Funnyman Will Ferrell talks to us about making his latest movie, The Campaign and his plans for Ron Burgundy's return.
Will Ferrell's successful campaign and the return of Ron Burgundy
With the US election entering its final stages, a satirical swipe at the business of political campaigning could not feel more timely. And who better to deliver it than Will Ferrell, a self-professed political animal renowned for an infamously astute send-up of the former US leader George W Bush?
Today, the Saturday Night Live alumnus still delights in poking fun at the absurdities of political life. His new movie, The Campaign, sees him cast as the incumbent senator Cam Brady, whose safe seat is suddenly challenged by the unknown outsider Marty Huggins, played by Zach Galifianakis.

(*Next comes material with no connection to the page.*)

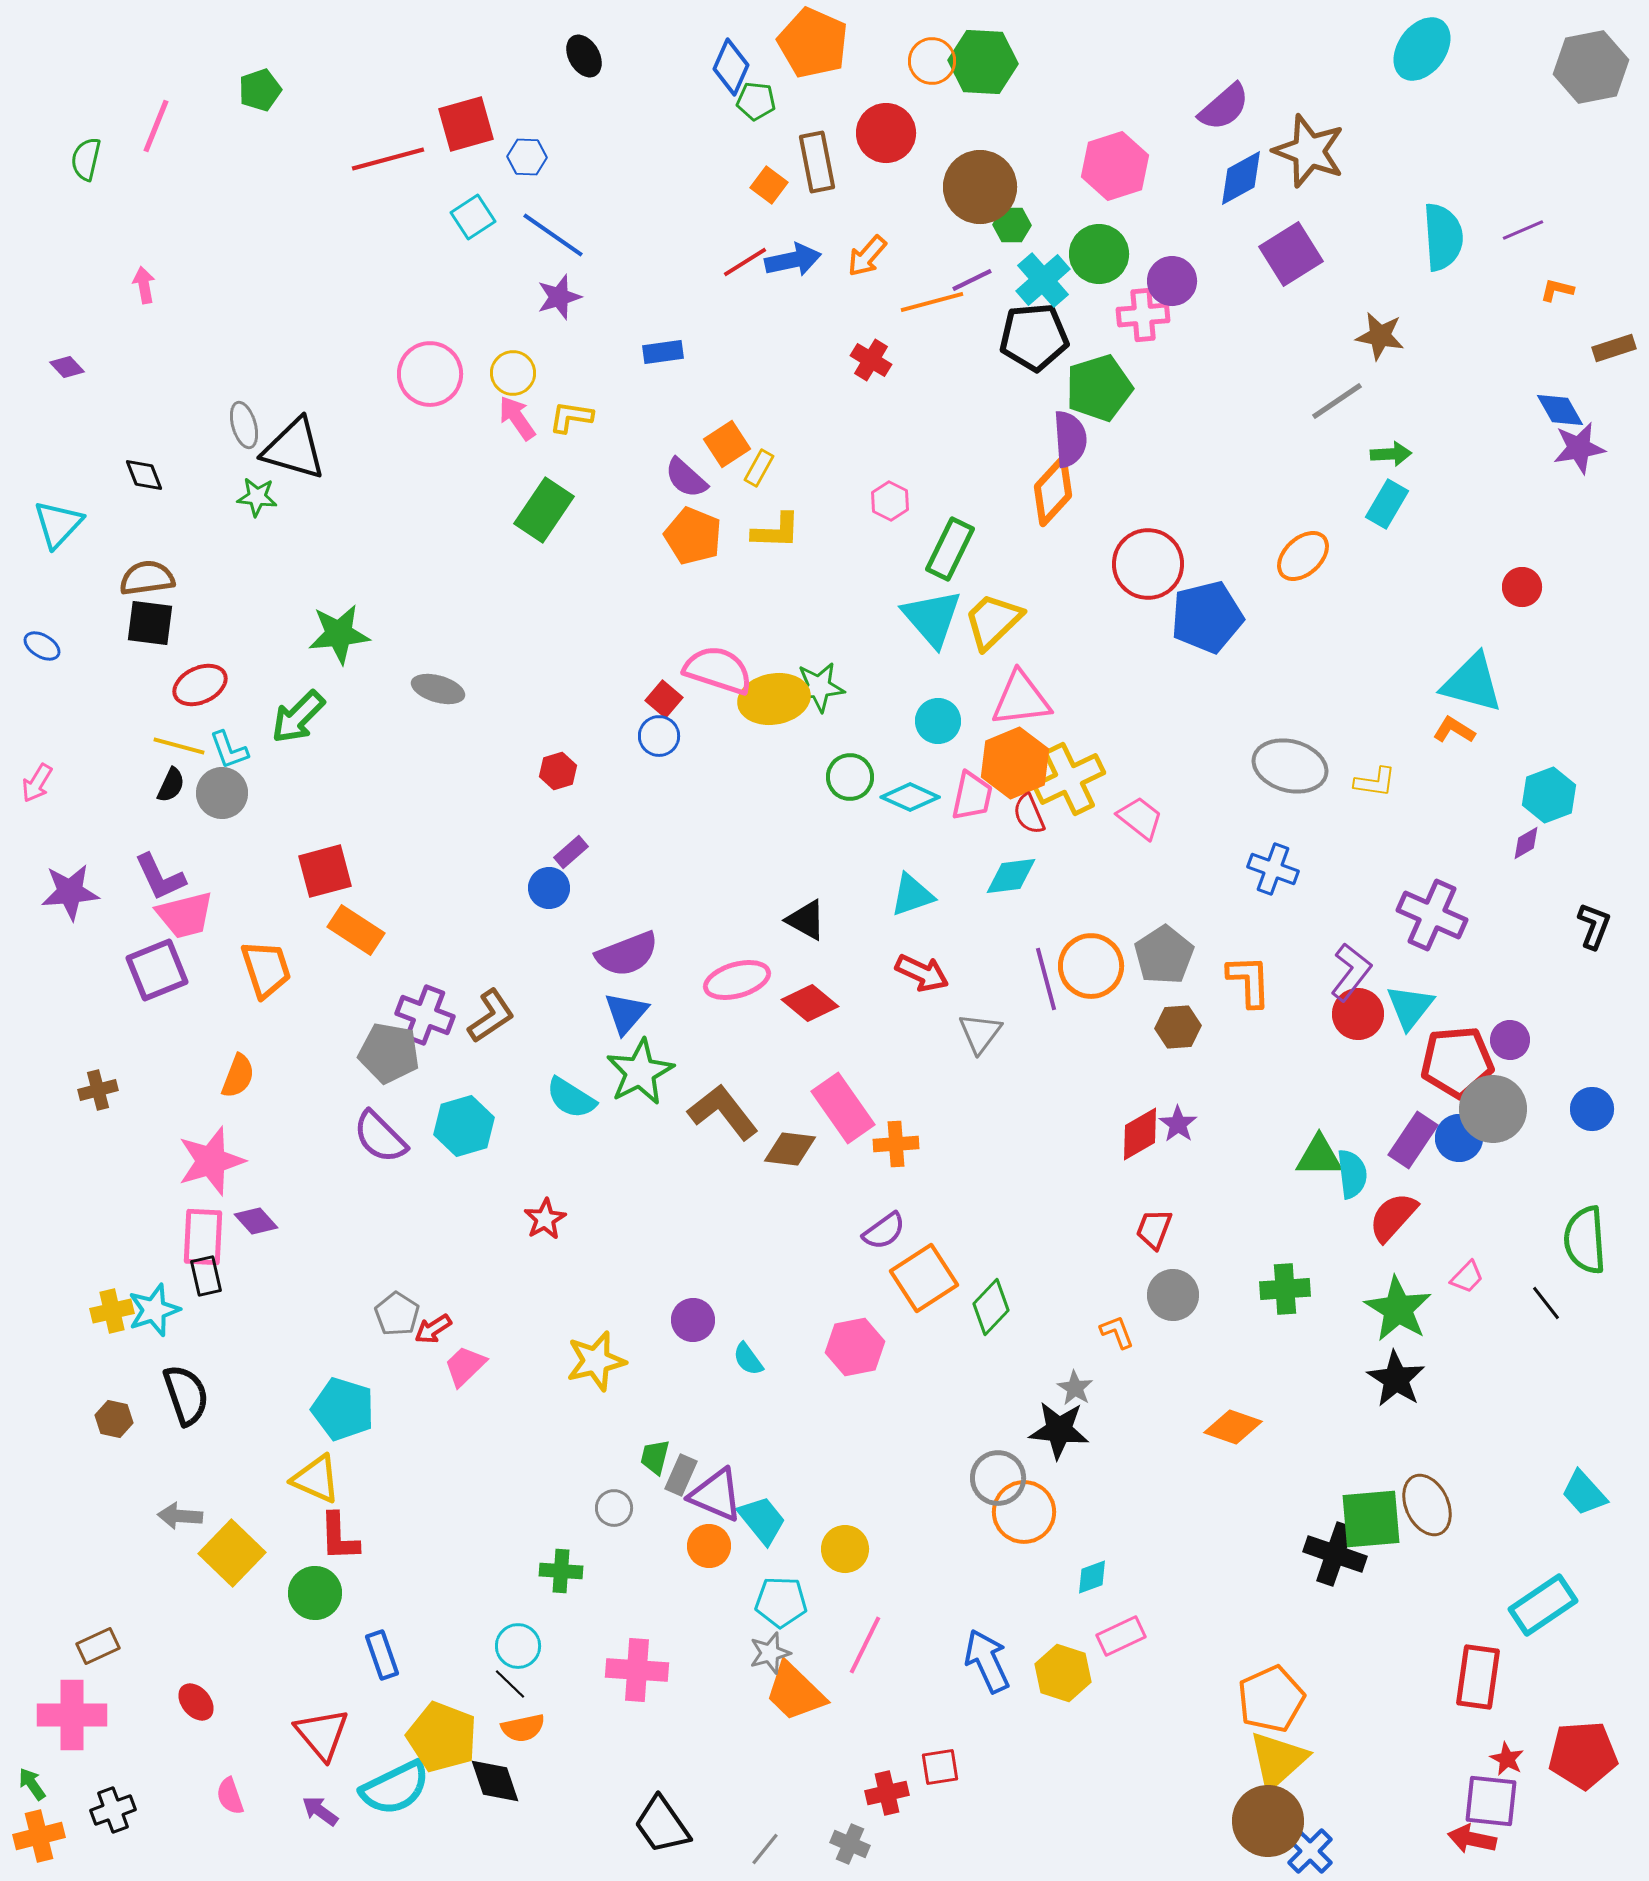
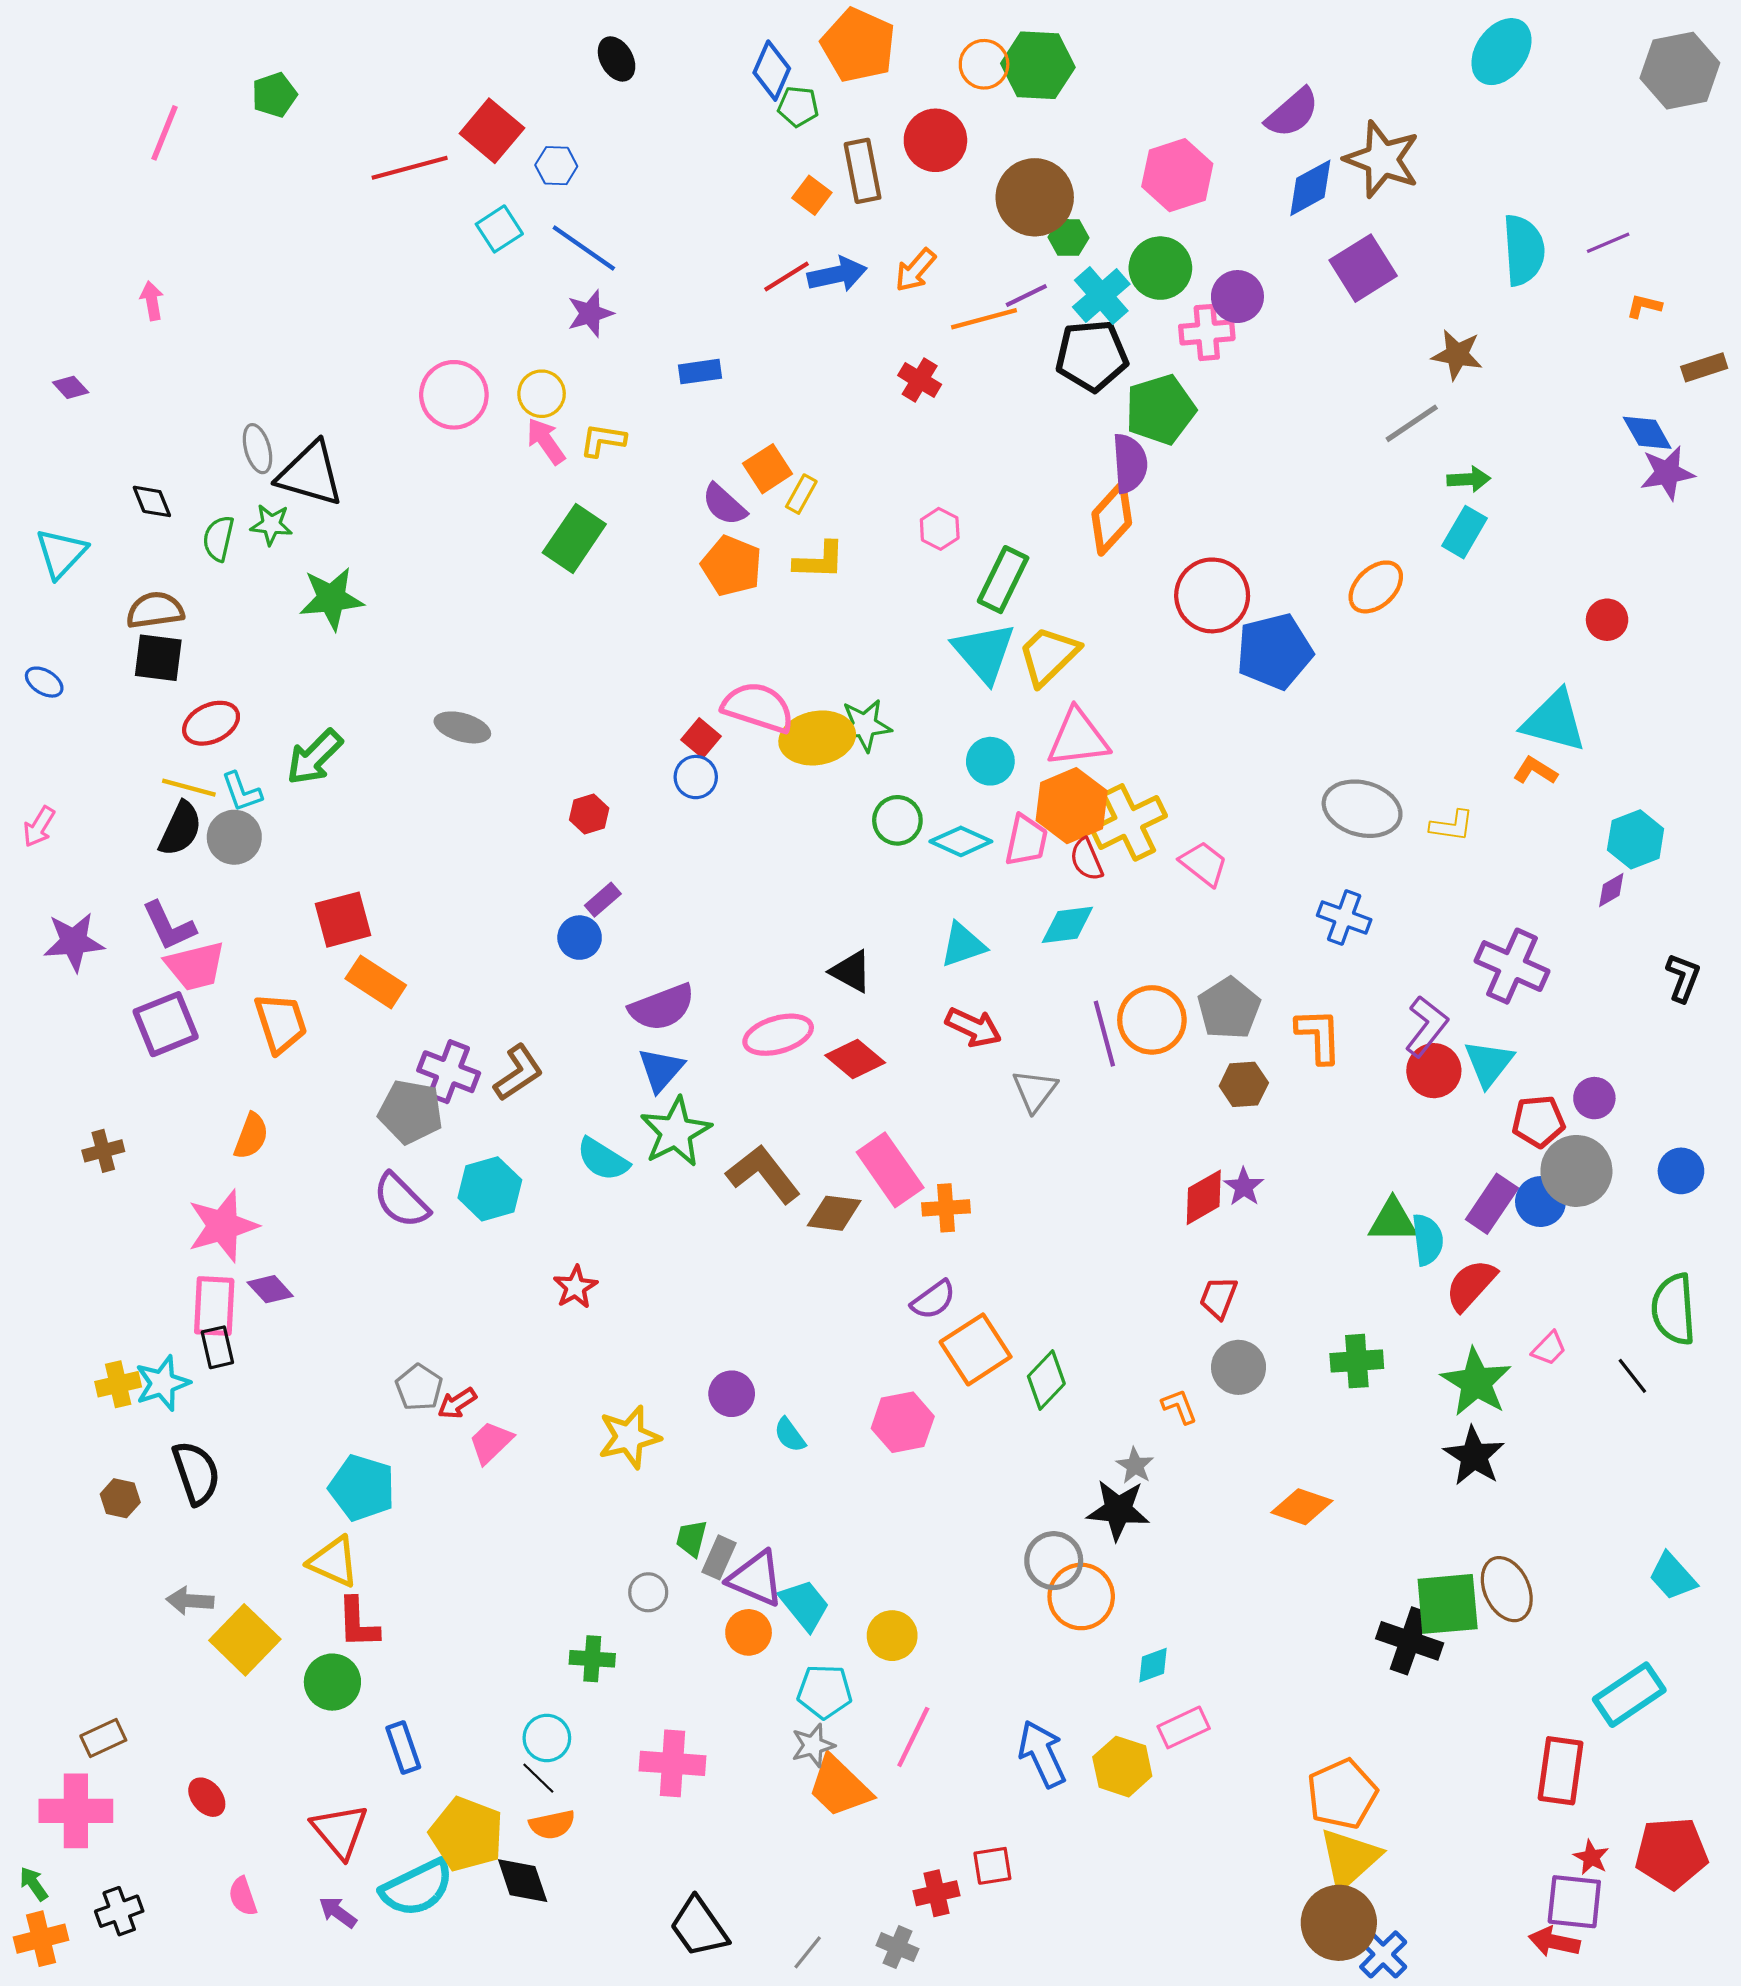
red square: (466, 124) -> (492, 131), turned -34
green semicircle: (86, 159) -> (218, 538), moved
green star: (339, 634) -> (331, 599), moved
black semicircle: (171, 785) -> (180, 829), size x1.5
red pentagon: (1457, 1062) -> (1538, 1121), size x0.7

A series of increasingly disastrous mishaps suddenly turn the senator's no-contest campaign on its head, with the brash leader increasingly powerless to prevent the catastrophic consequences that follow.
"I don't think the Republican primaries and debates had started yet," says the 45-year-old, when asked if the barbed US campaign trail had influenced the writing, or the performances, for either star. "Zach follows politics: his uncle was a congressman in North Carolina and ran for office, ran for senate. And I've always followed politics, so it was definitely of interest. I wish we were coming at it right now."
Ferrell has no plans to satirise the incumbent president Barack Obama, or his bitter opponent, Mitt Romney ("Some cycles, the characters are better for making fun of than others," he says) but he is the first to bemoan Capitol Hill for "strangling", as he puts it, Obama's strategies for social welfare and economic growth.
"It's really become about staying in office, rather than being effective while you're there," the lifelong Democrat says, of the so-called leader of the free world who's been increasingly hampered by "a congress that won't pass anything". Obama has "definitely" tried to "fight the good fight", Ferrell adds, but with mixed results.
Indeed, the likeable comic star - whose deadpan quips are even funnier in person, believe it or not - rejects any notion of him ever running for office. Nothing, he says, could be further from his mind.
"I can't imagine wanting to do it. I can't imagine the level of scrutiny," he says, of what's been acknowledged as the world's hardest job. "Even though I do fantasise that if someone forced me to run for office, it would be really refreshing to see a candidate go: 'Here's what I believe in, here's what I'd try to change, here's all the crazy things I've done in my life - vote for me or not. I think I've covered everything, so there's really nothing you can bring up about me that I haven't already told you.' To see a politician step up and have that sort of approach, as opposed to: 'Hold on here, I did that once in the fourth grade, but that's it.' I don't know if they'd get elected, but it would be kind of exciting to see that."
Although he spends as much time producing these days - notably including the forthcoming Bachelorette - as he does writing and acting, Ferrell is currently busily developing the long-awaited sequel to his 2004 hit, Anchorman: The Legend of Ron Burgundy, one of the most popular comedies from his extensive body of work. "We're still in the process of figuring that out," he says, laughing, of the evolution of the politically incorrect newsreader, who became a surprise hit. "We're still working on the script, writing. It's looking like we'll start filming in February. That's kind of the latest."
Not averse to reviving his most notable characters when the spirit moves him - he took his Bush caricature on a limited stage-run in 2009 to coincide with the deeply unpopular president's last day in office - Ferrell still retains a keen interest in the comedic landscape today. He helped set up a website - FunnyorDie.com - to help champion young talent, in the vein of his own extended tenure on Saturday Night Live. Although, funnily enough, as a young man, he intended to do something entirely different. Comedy, he says, was not top of the agenda.
"My Plan A was something sports-related, to be honest," he recalls, of his youth, growing up in Orange County, California. "I was always really athletic as a kid. I used to do a lot of high-school sports. My degree is in sports journalism, from college, which I quickly got bored of doing. [For people starting out now] there are more avenues for you to cut your teeth and go through that trial and error process that's necessary to succeed in comedy," he adds. "I don't know if it's any easier to get paid to do it, though."